Es wurden kilometerlange neue Loipen präpariert, jene im Dorf Ftan wurde sogar auf den Namen Dario Cologna getauft. Für Nicolin Meier von Tourismus Unterengadin/Val Müstair kommt die Nachfrage nicht von ungefähr: «Einer von vielen Faktoren ist sicher Dario Cologna», bestätigt sie gegenüber SRF.

Auch auf der anderen Seite des Engadins, in St. Moritz, ist man sich sicher, dass Dario Cologna das Interesse am Langlauf geweckt hat. «Aber nicht nur», sagt Martin Stupan. Langlauf sei «in», um nicht zu sagen «hipp», so der Loipenchef des Oberengadins. Das uncoole Image des «Rotsocken-Sport» sei weg. Mittlerweile bewege sich ein buntes Gemisch von Leuten auf den Loipen. Manche bewegten sich einfach gerne, andere betrieben Langlauf als Ausdauersport.

Alles fährt Langlauf

Langlauf ist auch in den Familien angekommen. Nicht nur Eltern gehen auf die Loipe, auch immer mehr Jugendliche und Kinder fänden Freude an dem Sport, sagt Mariette Brunner. Sie ist Präsidentin der Loipen Schweiz und des Verbandes Schweizer Langlaufschulen. Die Schulen melden meist ausgebuchte Kurse, Mietstationen haben an den Wochenenden manchmal fast kein Mietmaterial mehr zur Verfügung.

Langlauf sei nicht nur gesünder als Skifahren, sondern auch billiger, betont Brunner. Denn ein Langlaufpass für die ganze Saison für alle Loipen in der Schweiz kostet 120 Franken.

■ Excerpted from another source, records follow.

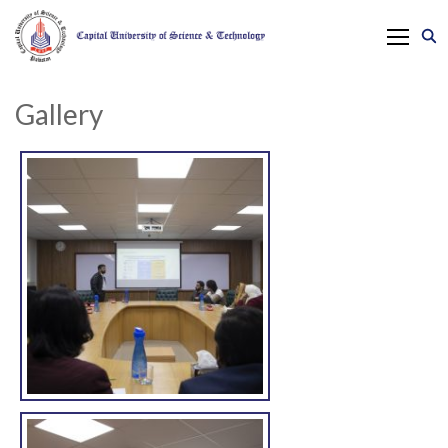
Gallery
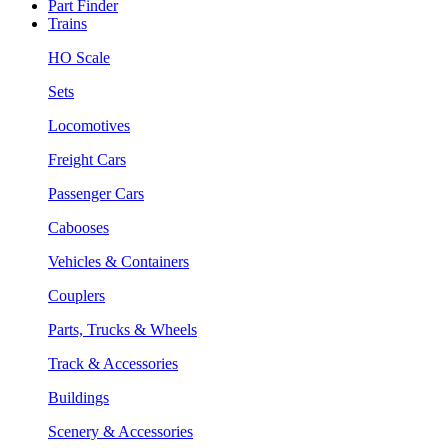
Part Finder
Trains
HO Scale
Sets
Locomotives
Freight Cars
Passenger Cars
Cabooses
Vehicles & Containers
Couplers
Parts, Trucks & Wheels
Track & Accessories
Buildings
Scenery & Accessories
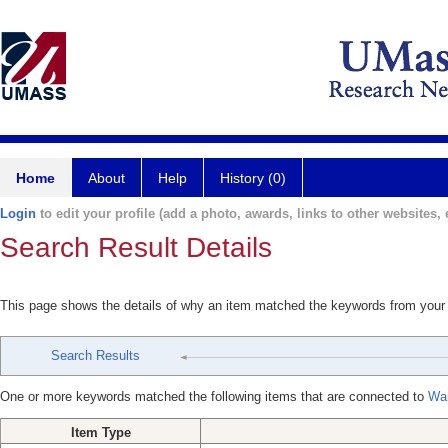
Home
About
Help
History (0)
Login
to edit your profile (add a photo, awards, links to other websites, e
Search Result Details
This page shows the details of why an item matched the keywords from your
Search Results
One or more keywords matched the following items that are connected to
Wa
Item Type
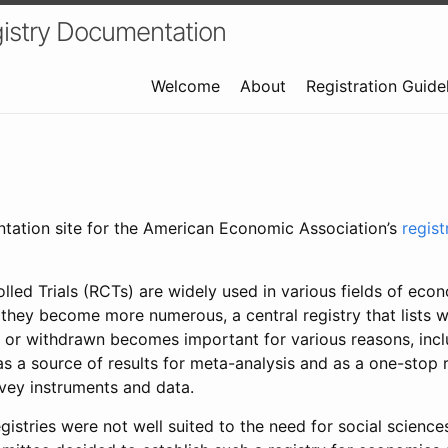
istry Documentation
Welcome
About
Registration Guide
ntation site for the American Economic Association’s
regis
led Trials (RCTs) are widely used in various fields of eco
 they become more numerous, a central registry that lists wh
 or withdrawn becomes important for various reasons, incl
 as a source of results for meta-analysis and as a one-stop 
rvey instruments and data.
gistries were not well suited to the need for social sciences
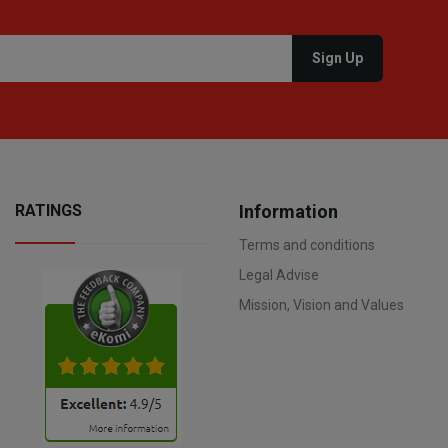
RATINGS
Information
Terms and conditions
Legal Advise
Mission, Vision and Values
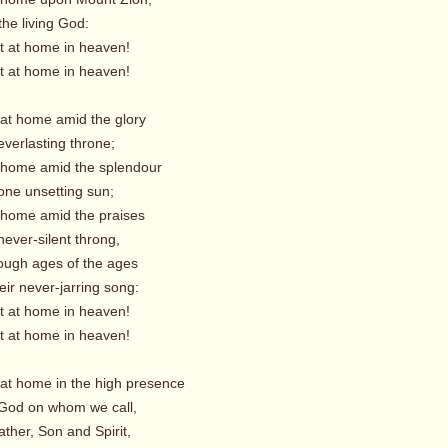
the living God:
t home in heaven!
t home in heaven!
 at home amid the glory
everlasting throne;
 home amid the splendour
one unsetting sun;
 home amid the praises
ever-silent throng,
ough ages of the ages
ir never-jarring song:
t home in heaven!
t home in heaven!
 at home in the high presence
God on whom we call,
ather, Son and Spirit,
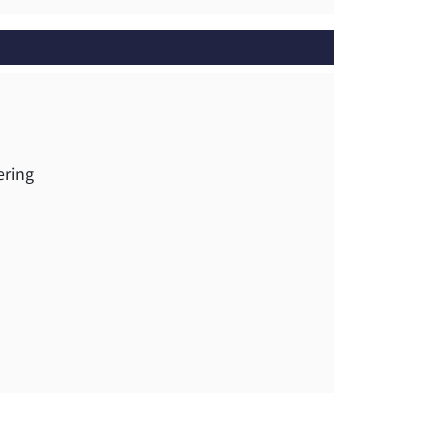
ering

Einen Kaufzwang gibt es allerdings nicht, denn Kontrollen auf den Loipen werden keine durchgeführt – das wäre laut Brunner zu aufwändig.

Dennoch lösen rund 95 Prozent aller Loipenbenutzer den Langlaufpass. Der Ansturm sei denn auch enorm sagt Präsidentin Brunner. In der letzten Saison habe man 29‘000 Langlaufpässe verkauft. Dieses Jahr dürften es noch mehr sein: «Normalerweise bestellen wir 40‘000 Langlaufpässe und die haben bisher immer gereicht. Doch in diesem Jahr hatten wir von diesen 40‘000 Pässen schon Mitte Dezember keine mehr an Lager.»

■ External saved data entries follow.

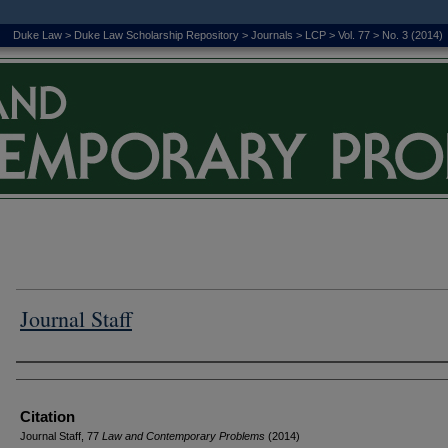
Duke Law
>
Duke Law Scholarship Repository
>
Journals
>
LCP
>
Vol. 77
>
No. 3 (2014)
Journal Staff
Authors
Citation
Journal Staff, 77
L
aw and
C
ontemporary
P
roblems
(2014)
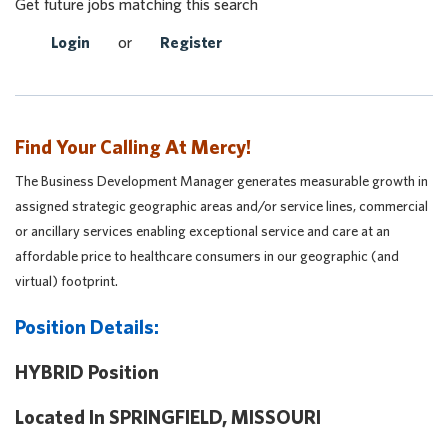
Get future jobs matching this search
Login
or
Register
Find Your Calling At Mercy!
The Business Development Manager generates measurable growth in
assigned strategic geographic areas and/or service lines, commercial
or ancillary services enabling exceptional service and care at an
affordable price to healthcare consumers in our geographic (and
virtual) footprint.
Position Details:
HYBRID Position
Located In SPRINGFIELD, MISSOURI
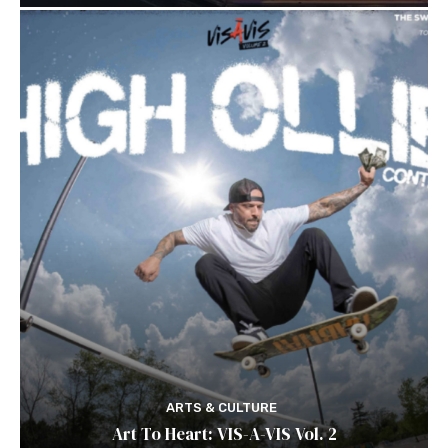
ARTS & CULTURE
Art To Heart: VIS-A-VIS Vol. 2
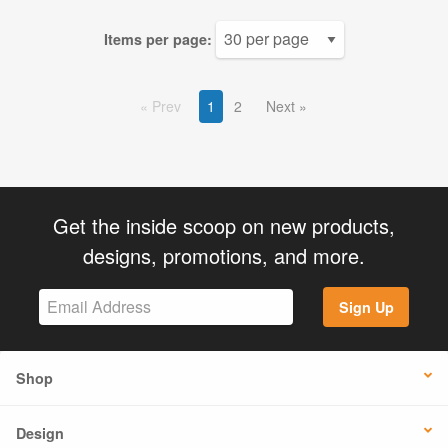
Items per page:
Prev
1
2
Next
Get the inside scoop on new products,
designs, promotions, and more.
Sign Up
Shop
Design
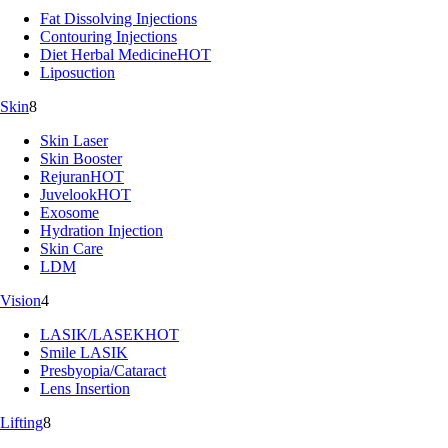
Fat Dissolving Injections
Contouring Injections
Diet Herbal Medicine
HOT
Liposuction
Skin
8
Skin Laser
Skin Booster
Rejuran
HOT
Juvelook
HOT
Exosome
Hydration Injection
Skin Care
LDM
Vision
4
LASIK/LASEK
HOT
Smile LASIK
Presbyopia/Cataract
Lens Insertion
Lifting
8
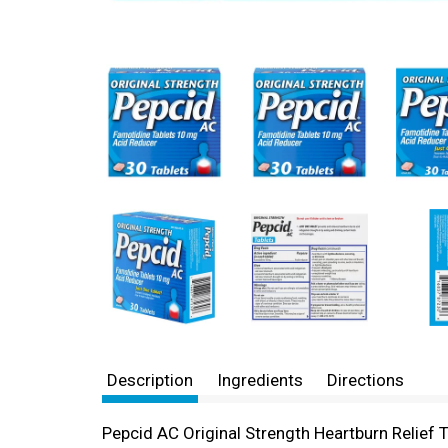
Description
Ingredients
Directions
Pepcid AC Original Strength Heartburn Relief T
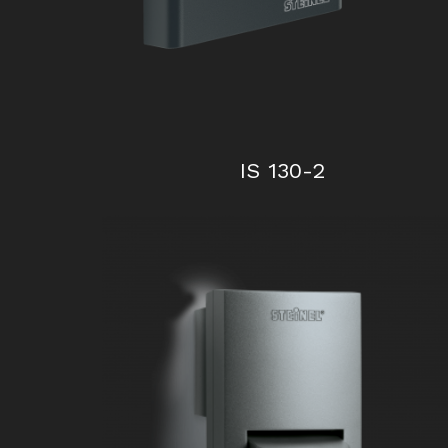
IS 130-2
iHF 3D KNX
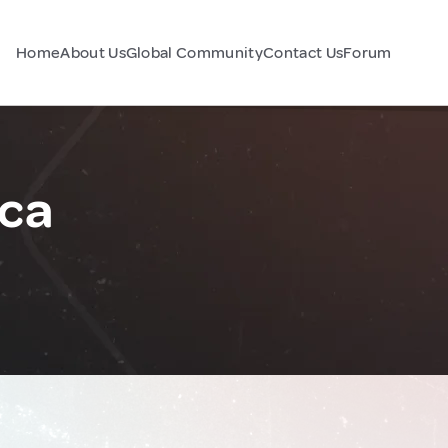
Home
About Us
Global Community
Contact Us
Forum
ica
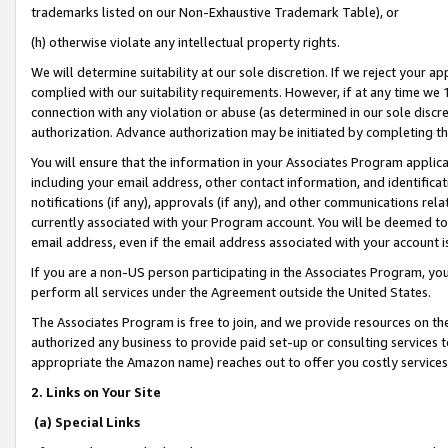
trademarks listed on our Non-Exhaustive Trademark Table), or
(h) otherwise violate any intellectual property rights.
We will determine suitability at our sole discretion. If we reject your 
complied with our suitability requirements. However, if at any time we 1
connection with any violation or abuse (as determined in our sole disc
authorization. Advance authorization may be initiated by completing t
You will ensure that the information in your Associates Program applic
including your email address, other contact information, and identifica
notifications (if any), approvals (if any), and other communications re
currently associated with your Program account. You will be deemed to 
email address, even if the email address associated with your account i
If you are a non-US person participating in the Associates Program, you
perform all services under the Agreement outside the United States.
The Associates Program is free to join, and we provide resources on th
authorized any business to provide paid set-up or consulting services t
appropriate the Amazon name) reaches out to offer you costly services
2. Links on Your Site
(a) Special Links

Langlauf-Ausrüstungen sehr gefragt

Auch die Sportartikelverkäufer spüren den Langlaufboom. Die Migros verzeichnet ein Umsatzwachstum bei Langlaufski und -dresses im zweistelligen Prozentbereich. Man habe das Sortiment aufgrund der Nachfrage stark erweitert, so eine Migros-Sprecherin.

Ob Tourismusvermarkter, Loipenchef oder Sportartikelverkäufer, alle sind sich einig: Ohne den Erfolg von Dario Cologna wäre der Boom nicht so gross. Und der Hype dürfte vorerst weitergehen: Mariette Brunner von den Schweizer Langlaufschulen geht davon aus, dass sich der diesjährige Erfolg von Cologna in Sotschi erst in der nächsten Wintersaison vollumfänglich auswirken wird.